Bilateral Dentigerous Cysts
March 1, 2010
Bilateral Dentigerous Cysts
Bilateral dentigerous cysts are uncommon. A dentigerous cyst, also called an erratic tooth, can developed from one or a conglomerate of teeth, surrounded by a sack or cyst of which the inside is covered with mucous membrane.
Inside the mouth, the number of teeth is normal. This deformation can be found unilaterally or bilaterally and even in other parts of the body, such as the lymph nodes and testicles.
The origin is located under the temporalis muscle, close to or ankylosed against the temporal bone. Sometimes, only the cyst is present and no teeth or material can be found. The cyst usually breaks and drains, forming a chronic drain tract on the cranial edge of the auricle. Although a foal is born with this deviation, it often remains unnoticed for a long period of time. Not until the mucous membrane becomes contaminated with bacteria and starts to produce a honey-like secretion, and in a later stage, muco-purulent exudates, does the dentigerous cyst become visible. This often happens at the age of 1-2 years, but it can occur at a later age.

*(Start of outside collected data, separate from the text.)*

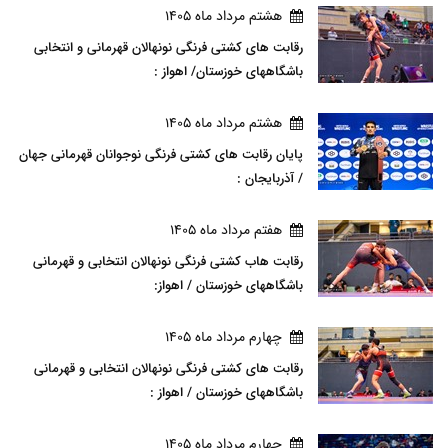
هشتم مرداد ماه 1405
رقابت های کشتی فرنگی نونهالان قهرمانی و انتخابی
باشگاههای خوزستان/ اهواز :
هشتم مرداد ماه 1405
پایان رقابت های کشتی فرنگی نوجوانان قهرمانی جهان
/ آذربایجان :
هفتم مرداد ماه 1405
رقابت هاب کشتی فرنگی نونهالان انتخابی و قهرمانی
باشگاههای خوزستان / اهواز:
چهارم مرداد ماه 1405
رقابت های کشتی فرنگی نونهالان انتخابی و قهرمانی
باشگاههای خوزستان / اهواز :
چهارم مرداد ماه 1405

The symptoms are a chronic dirty ear and/or swelling on the base of the ear, sometimes hard, sometimes fluctuating. When pressure is added, secretum will come out of the drain tract. The drain tract is located on the edge of the auricle and runs down the auricle under the temporalis muscle. Radiographs will confirm the size and location of the erratic tooth.
Treatment for dentigerous cysts is surgical removable under general anesthesia or standing with sedation and local anesthesia. The drain tract, cyst and erratic tooth must be removed completely for a successful outcome.
Surgery starts with a 6-8 cm skin incision directed ventral from the base of the ear. The cystic lining should be dissected away from the surrounding tissues and completely removed. The origin of the cyst is the erratic tooth which is found under the temporalis muscle. Usually the aberrant tooth material is tightly adhered to the temporal bone and can be removed with an osteotome and mallet.
After removing the complete cyst and all of the enhancing tissue, the wound can be closed in three layers, obliterating as much dead space as possible and incorporating a Penrose drain tube. Dissolvable suture material is used for the muscle and subcutaneous layer and the dermis is closed with a separate non-absorbable suture. A drain tube can be removed after the hemorrhagic secretion stops.
Field Case: A Yearling QH was referred to the wet lab for evaluation and possible treatment of bilateral dentigerous cysts. There was a large draining cyst below the left ear and a small similar cyst below the right ear. Lateral oblique radiographs were taken and it was clearly visible that there was an odontoma present under each temporalis muscle.
Surgical removal of both cysts and odontoma was performed to resolve the abnormality. The surgery was performed on the horse standing with sedation and local anesthesia. The lining of the cysts was completely removed, along with the erratic tooth materials which were adhered to the temporal bones. The surgery site was sutured in three layers and Penrose drain tube was incorporated within the surgical site and vented through a stab incision below the suture line. The drain tube and suture were removed in two weeks. Partial dehiscence of the outer suture line occurred 7 days after surgery and the remaining sutures and drain tube were removed 14 days after surgery. A Three-month follow up revealed compete healing of the surgical area with no signs of drainage or swelling.